Pirates Are Selling Training Videos on Udemy
Create a site or service where users can upload files and shortly you’ll have pirates using it for personal gain. This is true on file hosting sites like Scribd, video sites like Youtube, ebookstores like the Kindle Store, and even marketplaces like Ebay.
And now the same problem has cropped up in Udemy. This marketplace for video tutorials currently hosts 35,000 paid and free videos, and according to The Next Web some of those videos are pirated.
TNW reports on the tale of Troy Hunt, who was not thankful to learn on Thursday that one of the courses he had developed for the edtech firm Pluralsight had been ripped off and uploaded to Udemy:
Hunt is currently working on an Ethical Hacking service for Pluralsight that’s based on the Certified Ethical Hacker Program, so at first he thought the course on Udemy may be based on the same thing, but not be his actual one.
However, as Hunt told TNW, he was shocked to see the video had just been modified to remove his “Hi, I’m Troy Hunt” introduction… And that’s it. Someone else has ripped his video and re-uploaded it as their own on Udemy, charging £37 ($55) to watch it.
Where there was a slide showing Hunt’s name and Pluralsight’s logo, there is now a graphic of a man at a desk. The logo has been blanked out in subsequent slides as well.
So pirates have shown up in a place where users can sell stuff. Shocking, isn’t it?
It was a shock to Tekpub cofounder Rob Conery,who was furious to find his videos pirated and for sale on Udemy.
Conery has apparently been living a very sheltered life since he sold Tekpub to Pluralsight, because he is under the mistaken impression that pirates selling content is unusual, and that Udemy is breaking the law:
This stuff happens. Especially in the video training world. When I ran Tekpub it would take (typically) a day or two (sometimes just a few hours) for the torrents to hit. It’s a price of doing business.
But I had never seen a business actually profiting from piracy. Not until Troy mentioned Udemy. And then I wondered: is any of my stuff up there?
…
It’s not like people just woke up to copyright infringement. Yes, it happens?—?but not like this. Udemy actively makes money on the pirated content until they are pressured to take it down.
That’s illegal people.
Neither of which is true (if you don’t believe me, go ask a lawyer).

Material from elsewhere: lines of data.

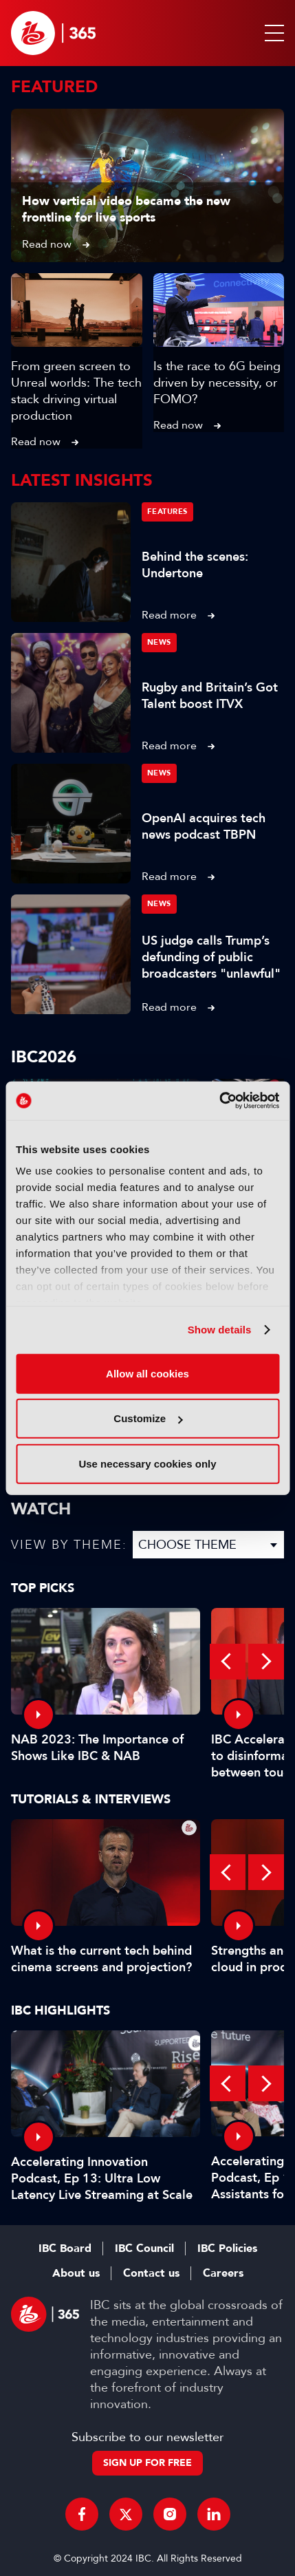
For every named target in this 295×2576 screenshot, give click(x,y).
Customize (147, 1418)
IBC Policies (227, 2248)
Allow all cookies (147, 1373)
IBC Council (144, 2248)
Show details (220, 1329)
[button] (271, 33)
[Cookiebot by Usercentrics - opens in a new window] (219, 1101)
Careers (223, 2273)
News (159, 642)
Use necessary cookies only (147, 1463)
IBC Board (65, 2248)
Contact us (151, 2273)
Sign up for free (147, 2462)
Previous (227, 1661)
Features (167, 511)
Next (266, 1661)
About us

While I’m not excusing the piracy, you and I both know that this problem is so prevalent that piracy is just background noise. Fighting piracy, should a creator choose to do so, is just a common business activity for many creators. (It’s so common that I’m surprised that Conery, as the cofounder of a web publisher, hadn’t encountered pirates selling content before this.)
That said, Conery and Hunt are correct in that Udemy could be doing more. At the very least Udemy could start creating a hash file for each pirated video and then check new uploads against its records of previously pirated videos.
Hunt would also have Udemy verify each video as it is uploaded, but even with such a limited catalog (35,000 videos) I don’t see a way to do that algorithmically, not without valid source files of some kind.
So would it be too much to ask Udemy to have a person check the videos?